Pero más allá de que lo arriba apuntado sea o no verdad, lo cierto es que la trama se va organizando alrededor de los partidarios de la Razón (o iluminados). Ellos, como los revolucionarios franceses en su momento, tienen sus propias ideas respecto a cómo debe ser la política y la organización social en estas tierras.
La novela se vuelve misteriosa (tanto como un cuento de Hoffmann) desde el momento en que aparece un ubicuo personaje (mago o charlatán, no sabemos) que pretende imponer a los hechos una impronta mágica. Este loco de verano es lo bastante chiflado como para intentar un acto de alquimia, con sacrificio humano y todo (así lo entendí), para ser él el “salvador” de todas las patrias posibles. La novela se interrumpe poco antes de la Revolución. De haber continuado, no caben dudas de que el “alquimista” hubiese atribuido el triunfo a sus afanes e industrias. La paranoia da para todo.

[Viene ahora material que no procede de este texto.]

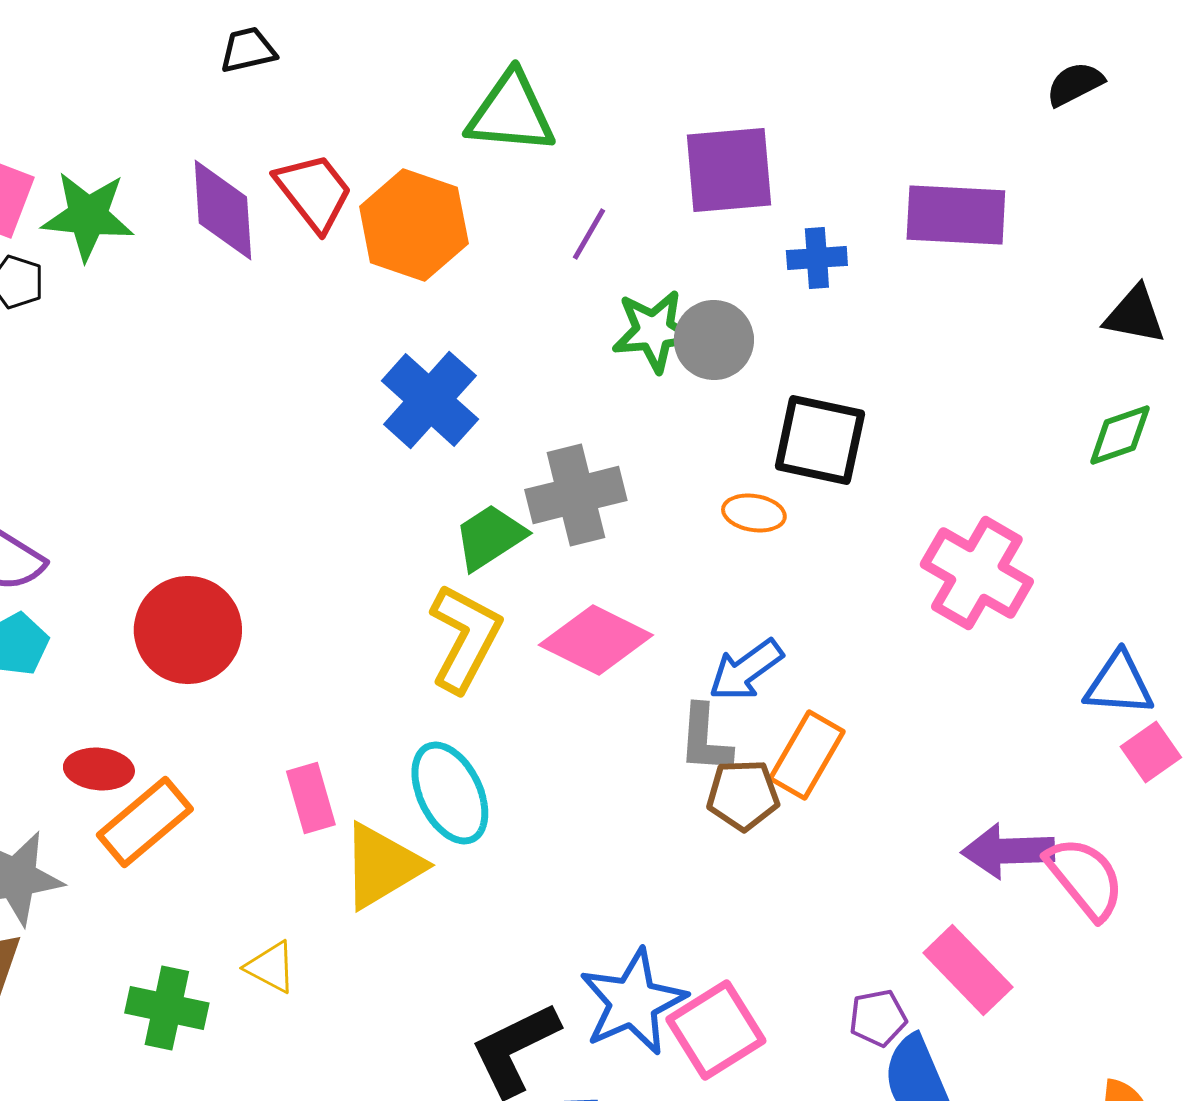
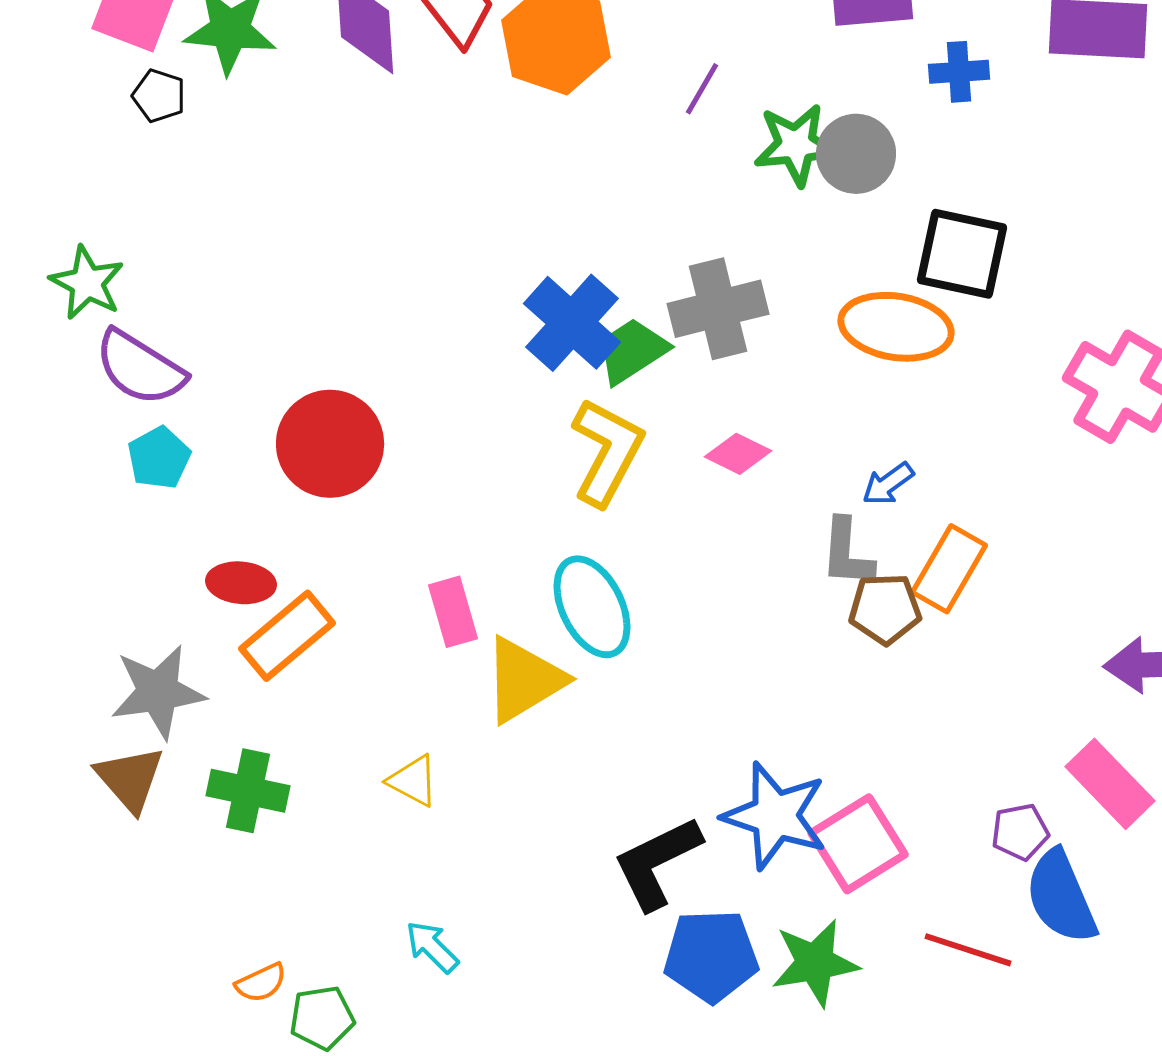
purple line: (589, 234) -> (702, 89), moved
blue cross: (430, 400) -> (572, 323), moved
orange ellipse: (754, 513) -> (896, 327), size x1.8
pink diamond: (596, 640) -> (738, 454), size x0.6
blue arrow: (746, 670) -> (888, 484), size x0.7
blue star: (633, 1002) -> (775, 816), turned -30
green cross: (167, 1008) -> (248, 791), moved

Pero los tejes y manejes del falso mago (o verdadero: desde el punto de vista narrativo da lo mismo) son deliciosos. Tiene la teoría delirante de que si, por algún medio, logramos “corregir” los sueños de las personas (a medida que el proceso onírico se está gestando) lograremos dominarlas. Para esto organiza grandes espectáculos públicos con enanos, fenómenos de la naturaleza, volatineros, etcétera. Como parte de la puesta en escena de la troup trashumante, de entre los volatineros y liliputienses sale un oso caminando en dos patas y armado con una espada. Se acerca a los espectadores y simula provocarlos a la pelea. “Pero nadie sentía miedo, sólo una helada emoción, casi un congelamiento tibio, como esos calores mórbidos que provocan –según dicen– en el trópico los dardos embebidos en curare”. El “curare” espiritual y ponzoñoso sería, en este caso, la supuesta magia de la efectista puesta. Adentro de ésta y de otras acciones parecidas, el taumaturgo pone magias poderosas y poco a poco así va dominando al Virreinato. Si el lector no está convencido de la factibilidad del sistema sepa que yo tampoco. Pero se trata de ficción, con personajes muy bien diseñados y, desde este punto de vista, hermosamente aceptables. Después de todo si alguien crease un libro con momias estranguladoras y muertos que caminan lo creeríamos todo siempre y cuando esté bien escrito.